Photo of a microneedle patch loaded with a fluorescent dye sitting atop a person’s finger.
Credit: DeSimone Lab/UNC
A microneedle patch loaded with fluorescent dye sits atop a person’s finger.

For safer, cheaper, and painless delivery of vaccines and large, protein-based drugs, scientists want to create microarrays of needles short enough to avoid nerve cells but long enough to pierce the outer, protective layers of a person’s skin. Research teams have developed these so-called microneedles, but fabricating the tiny hypodermics typically requires numerous steps and takes hours to days.

At the American Chemical Society national meeting in San Francisco this week, graduate student Katherine A. Moga described a method for mass-producing microneedle arrays within minutes. Moga and other members of Joseph M. DeSimone’s research team at the University of North Carolina, Chapel Hill, recently used the technique to make needles loaded with an active enzyme or with nanoparticles.

“No one likes getting a shot, not even me,” Moga said during a session in the Division of Colloid & Surface Chemistry. But vaccines and proteinaceous drugs can’t be taken orally because the digestive system breaks them down, she explained.

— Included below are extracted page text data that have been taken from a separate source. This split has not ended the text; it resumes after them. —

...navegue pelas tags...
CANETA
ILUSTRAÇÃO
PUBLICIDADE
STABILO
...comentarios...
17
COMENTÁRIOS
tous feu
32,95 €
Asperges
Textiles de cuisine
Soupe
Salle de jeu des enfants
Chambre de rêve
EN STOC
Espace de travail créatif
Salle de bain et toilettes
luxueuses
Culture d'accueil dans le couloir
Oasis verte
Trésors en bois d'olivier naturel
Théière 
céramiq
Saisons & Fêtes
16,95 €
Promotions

Last year, DeSimone’s team adapted a process dubbed PRINT (Particle Replication In Non-wetting Templates) to manufacture microneedles made of polyvinylpyrrolidone, a biodegradable polymer approved by the Food & Drug Administration for use in drug formulations (Adv. Mater. 2013, DOI: 10.1002/adma.201300526). Making microneedles with this patented technique is like filling “really small ice cube trays,” Moga told C&EN.

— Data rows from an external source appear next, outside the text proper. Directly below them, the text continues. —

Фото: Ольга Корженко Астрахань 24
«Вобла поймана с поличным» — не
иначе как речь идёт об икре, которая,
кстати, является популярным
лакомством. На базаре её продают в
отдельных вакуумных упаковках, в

The researchers first make a perfluoropolyether mold covered with pyramid-shaped holes. Then they fill this “ice cube tray” with a mixture of polyvinylpyrrolidone and either enzymes or nanoparticles. Finally, they add to the needles a backing layer made of water-soluble polymer and then peel the whole assembly out of the mold.

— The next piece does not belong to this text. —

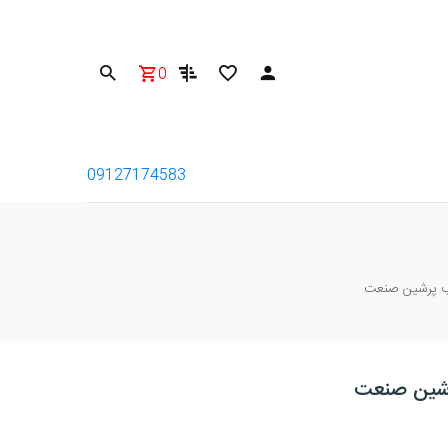
0
09127174583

When gently pressed into excised human skin or live mouse skin, the microneedle patch punctures the surface and then releases its cargo as it degrades, Moga said. The backing layer dissolves after exposure to a few drops of water.

The team demonstrated that when encapsulated in the needles, the model enzyme butyrylcholinesterase remained almost 100% active. Similarly, polymer nanoparticles stayed intact during the microneedle fabrication process, which bodes well for the tiny hypodermics one day being used to deliver vaccines and nanomedicines.

“This work makes an important advance in the field by demonstrating the ability to fabricate microneedles using a manufacturing technology that lends itself to low-cost mass production,” said Mark R. Prausnitz, a microneedle expert at Georgia Institute of Technology.

According to Paula T. Hammond, a chemical engineer at Massachusetts Institute of Technology, “The versatility of the method is exciting,” because it should enable scientists to tune the release of a broad range of cargo over time.